When God saw what they did, how they turned from their evil ways, God changed his mind about the calamity that he had said he would bring upon them; and he did not do it.

Jonah 3:10

This was what made Jonah so angry.  This was the anger that had turned inward into depression.  At last, he told the Lord what he had not told any other living soul:

That is why I fled to Tarshish at the beginning; for I knew that you are a gracious God and merciful, slow to anger, and abounding in steadfast love, and ready to relent from punishing.  And now, O Lord, please take my life from me, for it is better for me to die than to live.              Jonah 4:2b-3

Jonah could not bear to live in a world in which his Lord would forgive his worst enemy.  And the root cause of all of this was nothing other than the character of God: gracious and merciful, slow to anger, and abounding in steadfast love.

You see, Jonah was not running from the Lord’s judgment.  Jonah was running from the Lord’s grace – the Lord’s grace to Jonah’s enemies.  Jonah held onto his nationalism, his exclusivism, and his anger.  So Jonah said to God, “If you’re like that, I’d rather be dead.”

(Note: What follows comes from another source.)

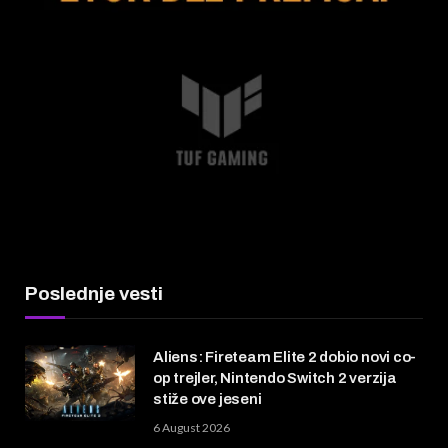
Poslednje vesti
Aliens: Fireteam Elite 2 dobio novi co-
op trejler, Nintendo Switch 2 verzija
stiže ove jeseni
6 August 2026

Jonah went out of the city and pouted.  While he pouted under the burning sun, the Lord appointed a bush to grow and provide shade for Jonah.  Jonah became rather fond of that bush.  But then the Lord appointed a worm to chew on the bush until it died.  And then the sun beat down again on Jonah.  Again he said to God, “It is better for me to die than to live.”

The Lord said to Jonah, “Is it right for you to be angry about the bush?”

“Yes, angry enough to die.”

Then the Lord said, “If you are so concerned about this bush, HOW MUCH MORE should I be concerned about Nineveh, about the hundred and twenty thousand people in it, not to mention the animals?

And that’s how the book ends, with a question – a question we don’t know how Jonah answered.  It ends something like the way Jesus ended his Parable of the Prodigal Son. (Luke 15)  You know the parable: the younger son wasted his inheritance, but repented and came home to the waiting father, who welcomed him and threw a feast for him.  But the older brother would not come in, angry that his father had welcomed the pathetic younger son.  That parable ended with a question too, as the father invited the older son to join the celebration, “for this brother of yours was dead and has come to life, was lost and has been found.”  We don’t know what the elder brother answered.  We don’t know what Jonah answered, either.  But what we do know is that in both stories, the character of God shines, the merciful, gracious, quick to forgive character of God.

So what are we to make of this Jonah story, so full of colorful characters, especially the character of God?

For one thing, we know that you can’t outrun God.  God will pursue you like the hound of heaven.  God will find you in the depths of the deep.  God will surround you wherever you are.

And God will call you to go and declare the gracious mercy of God, even to your worst enemies.   And, if you’d rather die than to bring grace and mercy to your enemies, God will find you again and challenge you to face your anger.

If you think that you are the kind of character that can outrun God, you will find that God is more of a character than you!